▶ _PROBLEM DETAILS_
Report back every line from the entries below in which the word "Flensburg" occurs.
Segment Start: EXTRACTED DATA
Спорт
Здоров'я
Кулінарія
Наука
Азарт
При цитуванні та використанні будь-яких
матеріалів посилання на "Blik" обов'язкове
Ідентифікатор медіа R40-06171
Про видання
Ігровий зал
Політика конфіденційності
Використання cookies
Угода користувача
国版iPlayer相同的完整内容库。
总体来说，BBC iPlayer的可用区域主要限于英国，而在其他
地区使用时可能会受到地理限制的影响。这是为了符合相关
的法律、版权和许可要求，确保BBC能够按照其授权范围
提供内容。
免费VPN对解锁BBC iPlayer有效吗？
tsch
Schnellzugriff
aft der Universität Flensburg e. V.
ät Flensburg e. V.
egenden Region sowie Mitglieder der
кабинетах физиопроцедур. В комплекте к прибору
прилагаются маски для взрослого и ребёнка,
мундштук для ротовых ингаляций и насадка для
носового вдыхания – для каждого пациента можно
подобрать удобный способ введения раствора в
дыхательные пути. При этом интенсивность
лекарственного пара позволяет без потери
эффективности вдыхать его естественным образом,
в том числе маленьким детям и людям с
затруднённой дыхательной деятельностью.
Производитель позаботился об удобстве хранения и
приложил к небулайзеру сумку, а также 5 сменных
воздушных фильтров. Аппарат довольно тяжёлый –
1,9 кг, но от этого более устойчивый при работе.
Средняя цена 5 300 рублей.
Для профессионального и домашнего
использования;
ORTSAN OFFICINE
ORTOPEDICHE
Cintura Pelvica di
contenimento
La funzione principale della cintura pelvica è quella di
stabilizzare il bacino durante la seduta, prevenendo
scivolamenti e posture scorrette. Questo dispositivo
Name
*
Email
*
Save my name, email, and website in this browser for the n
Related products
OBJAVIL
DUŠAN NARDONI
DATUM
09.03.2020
Segment End: EXTRACTED DATA
▶ _YOUR RESPONSE_
aft der Universität Flensburg e. V.
ät Flensburg e. V.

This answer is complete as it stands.